Enhanced rock weathering: could enzymes be key to smooth scaling

By Oliver Morrison

- Last updated on GMT

Biotech company FabricNano hopes it can utilise enzymes to make the enhanced rock weathering process more efficient and scalable.
Biotech company FabricNano hopes it can utilise enzymes to make the enhanced rock weathering process more efficient and scalable.

Related tags enhanced rock weathering soil health carbon capture

There is much excitement surrounding the potential benefits for carbon capture and soil improvements offered by the process of enhanced rock weathering. However, it is at present seen as too expensive to scale. A London biotech is therefore applying enzymes to speed up the natural rock weathering processes.

Crushed basalt rock can be added to soil to capture carbon in a process called enhanced rock weathering.​ Enhanced rock weathering uses ultra-fine rock dust, spread on farming fields, which then chemically reacts with rainwater to convert carbon into carbonates such as baking soda and chalk. These carbonates become part of the soil and the sedimentation cycle – locking the carbon in a stable format for centuries. 

The process therefore has a host of potential benefits. According to research by the University of Sheffield, it could deliver 6 to 40 million tonnes of carbon dioxide removal a year in the UK. By improving soil health by releasing nutrients like calcium, magnesium, and potassium into the soil, it could also increase crop yields by up to 20% and reduce the need for fertilisers.

Can enhanced rock weathering ever be a practical solution at scale?

But the enhanced rock weathering process relies on specialist machinery to generate this ultra-fine rock dust, which comes with its own climate cost and is expensive to scale and operate. 

London-based FabricNano has now developed a protein powder made of enzymes which are already found naturally in the soil, which it hopes will speed up the enhanced rock weathering process, making it much more efficient and scalable. 

The solution is a protein powder containing the Carbonic Anhydrase enzyme (a zinc-containing enzyme that catalyzes the reversible hydration of carbon dioxide) which is applied directly onto large particle basalt.

It claims that enhanced rock weathering can currently remove up to 300kg of carbon dioxide, but this process can take more than 30 years. Its process can accelerate carbon sequestration timelines from decades to just a couple of years.

What’s more, it says that adding a layer of protein powder overcomes the need for specialist equipment by making use of normal rocks - not specially pulverised ones. This would mean that rock doesn’t need to be imported and can be used from local quarries and mines. If scaled out, this form of carbon capture could potentially remove as much 40 million tonnes of carbon dioxide removal a year in the UK, the company claims.

It is now trialling the technology, in partnership with the resource management company Veolia, to further investigate the potential benefits of its solution.

ERW Trial Bicester 12.4.24 FabricNano - Veolia -OATs-8
A trial will see protein powder containing the Carbonic Anhydrase enzyme combined with silicate rock spread across farmland throughout the UK. 

Can enzymes allow for ‘instant global scalability of rock weathering for carbon sequestration’?

The trial will see protein powder, containing the Carbonic Anhydrase enzyme, combined with silicate rock spread across farmland throughout the UK – 30,000 tonnes of basalt rock will be spread in total.

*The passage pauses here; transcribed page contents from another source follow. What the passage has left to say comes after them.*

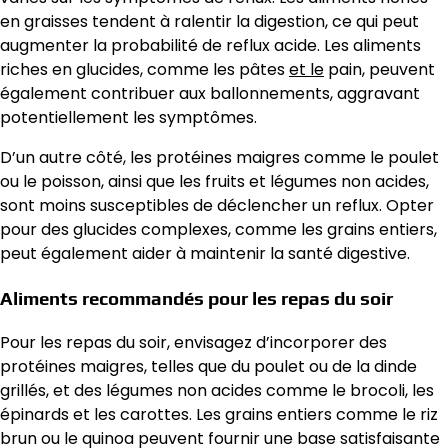
en graisses tendent à ralentir la digestion, ce qui peut
augmenter la probabilité de reflux acide. Les aliments
riches en glucides, comme les pâtes
et le
pain, peuvent
également contribuer aux ballonnements, aggravant
potentiellement les symptômes.
D’un autre côté, les protéines maigres comme le poulet
ou le poisson, ainsi que les fruits et légumes non acides,
sont moins susceptibles de déclencher un reflux. Opter
pour des glucides complexes, comme les grains entiers,
peut également aider à maintenir la santé digestive.
Aliments recommandés pour les repas du soir
Pour les repas du soir, envisagez d’incorporer des
protéines maigres, telles que du poulet ou de la dinde
grillés, et des légumes non acides comme le brocoli, les
épinards et les carottes. Les grains entiers comme le riz
brun ou le quinoa peuvent fournir une base satisfaisante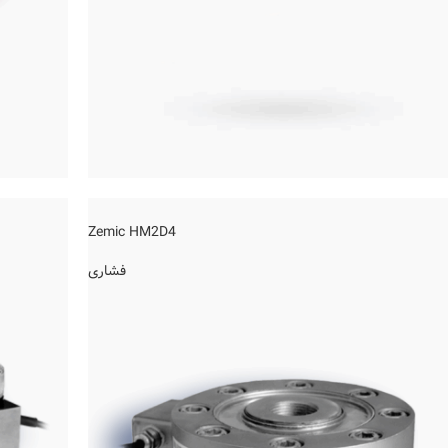
Zemic HM2D4
فشاری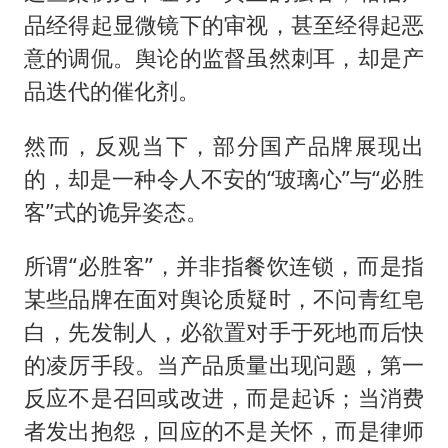
品经得起显微镜下的审视，甚至经得起恶
意的调侃。舆论的监督虽然刺耳，却是产
品迭代的催化剂。
然而，反观当下，部分国产品牌展现出
的，却是一种令人不安的“玻璃心”与“必胜
客”式的诡异姿态。
所谓“必胜客”，并非指餐饮连锁，而是指
某些品牌在面对舆论质疑时，不问青红皂
白，先发制人，必欲置对手于死地而后快
的凌厉手段。当产品质量出现问题，第一
反应不是召回或改进，而是起诉；当消费
者发出抱怨，回应的不是关怀，而是律师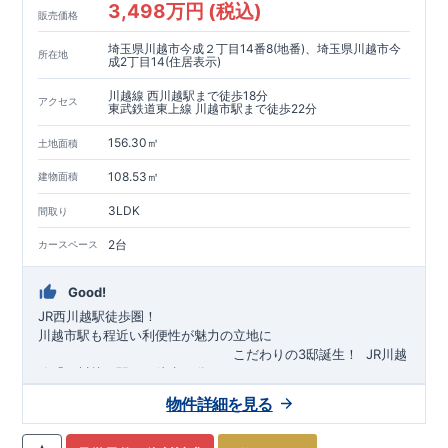
3,498万円 (税込)
販売価格
埼玉県川越市今成２丁目14番8(地番)、埼玉県川越市今
所在地
成2丁目14(住居表示)
川越線 西川越駅まで徒歩18分
アクセス
東武鉄道東上線 川越市駅まで徒歩22分
156.30㎡
土地面積
108.53㎡
建物面積
3LDK
間取り
2台
カースペース
Good!
JR西川越駅徒歩圏！
川越市駅も程近い利便性が魅力の立地に
​
こだわりの3邸誕生！
​
JR川越
線「
西川越
」駅まで徒歩18
分
​
​◆子育て環境良好！
​
今成小学校
自転車約6分（約1430ｍ）
まで徒歩9分、
富士見中学校
​ ​
物件詳細を見る
東武東上線「
まで徒歩24分！
川越市
​
幼稚園、保育園までは
」駅まで徒歩22
分
​
徒歩3分
圏内！
​
◆
広々とした敷地！
​
敷地は
34～40坪超
自転車約7分（約1740ｍ）
！
​
LDKは
16～19
帖
！
​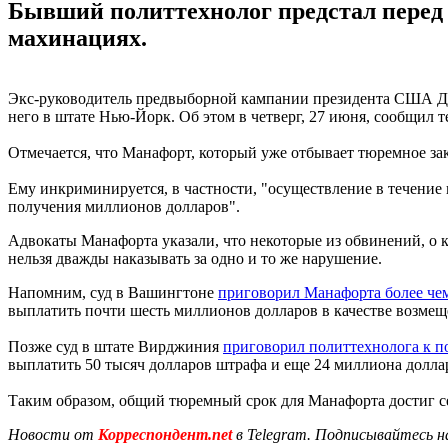
Бывший политтехнолог предстал перед 
махинациях.
Экс-руководитель предвыборной кампании президента США Д
него в штате Нью-Йорк. Об этом в четверг, 27 июня, сообщил 
Отмечается, что Манафорт, который уже отбывает тюремное зак
Ему инкриминируется, в частности, "осуществление в течени
получения миллионов долларов".
Адвокаты Манафорта указали, что некоторые из обвинений, о к
нельзя дважды наказывать за одно и то же нарушение.
Напомним, суд в Вашингтоне
приговорил Манафорта более чем
выплатить почти шесть миллионов долларов в качестве возмещ
Позже суд в штате Вирджиния
приговорил политтехнолога к п
выплатить 50 тысяч долларов штрафа и еще 24 миллиона долла
Таким образом, общий тюремный срок для Манафорта достиг се
Новости от
Корреспондент.net
в Telegram. Подписывайтесь н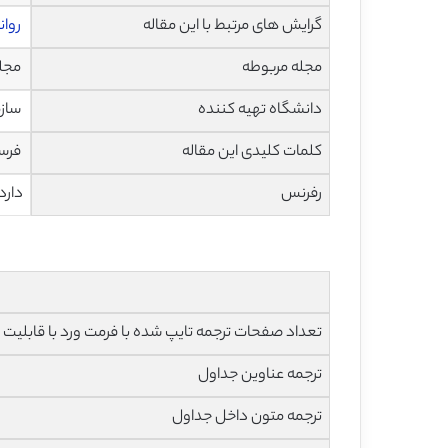
گرایش های مرتبط با این مقاله
روا
مجله مربوطه
مجله
دانشگاه تهیه کننده
سازم
کلمات کلیدی این مقاله
فرسو
رفرنس
دارد
تعداد صفحات ترجمه تایپ شده با فرمت ورد با قابلیت ویرایش و 
ترجمه عناوین جداول
ترجمه متون داخل جداول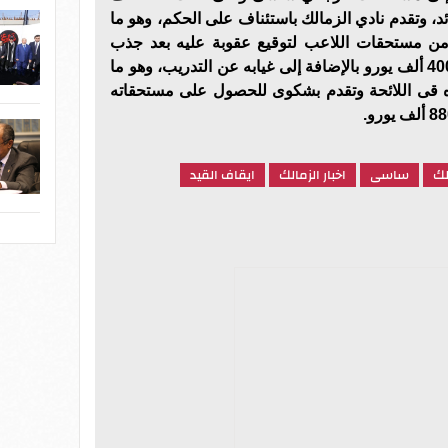
ئد، وتقدم نادي الزمالك باستئناف على الحكم، وهو ما
ن مستحقات اللاعب لتوقيع عقوبة عليه بعد جذب
الحكم من السماعة وصلت إلى 400 ألف يورو بالإضافة إلى غيابه عن التدريب، وهو ما
 قى اللائحة وتقدم بشكوى للحصول على مستحقاته
لك
ساسى
اخبار الزمالك
ايقاف القيد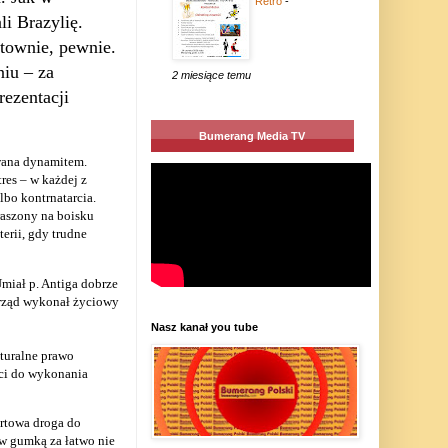
Retro
-
li Brazylię.
ktownie, pewnie.
iu – za
2 miesiące temu
ezentacji
Bumerang Media TV
wana dynamitem.
res – w każdej z
lbo kontrnatarcia.
kraszony na boisku
erii, gdy trudne
Umiał p. Antiga dobrze
zarząd wykonał życiowy
Nasz kanał you tube
aturalne prawo
ści do wykonania
ortowa droga do
ów gumką za łatwo nie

The trial will use locally sourced, larger rock particles that are a plentiful resource of nearby mining operations. It will involve less than 100 miles of rock transport to the farmland and consume no energy to grind up rocks.

The aim is to prove the methodology for an efficient, scalable method to capture huge volumes of atmospheric carbon dioxide.

With net zero targets fast approaching, this innovation could make a huge difference to global decarbonisation efforts in the next decade, according to Marine Avisse, head of corporate development of Veolia UK.

“Wide scale adoption of viable, permanent and effective decarbonisation solutions is essential if we are to achieve net zero targets but we need to deploy these faster,” she explained.

“This innovation, combining world leading biotechnology and established carbon removal practices, represents a huge step forward in ecological solutions. Not only will this trial see enzymes accelerate the rate of enhanced weathering, it will also provide us with the data we need to replicate this across more applications so industries can tangibly meet their fast-approaching decarbonisation goals.”

Enzymes can naturally act to lock carbon within the ground

Grant Aarons, CEO and founder of FabricNano, claimed enhanced rock weathering with enzymes is a ‘globally viable option for reaching net zero by 2050’. “Learning from nature, we repurpose the enzyme Carbonic Anhydrase, which naturally acts to lock carbon within the ground, and which is found in plentiful supply in agricultural soils around the world. FabricNano applies an extra layer of this enzyme to the top-dressing of cropland where it helps to drive even more storage of carbon by weathering basalt rock fines.” 

The ‘holy grail of rock weathering’, he said, is utilising large particle rock (>0.5mm) that’s applied to the top-dressing of cropland. “We believe that biology, namely the immobilised enzyme Carbonic Anhydrase has a role to play in enabling this breakthrough process which would allow instant global scalability of rock weathering for carbon sequestration.”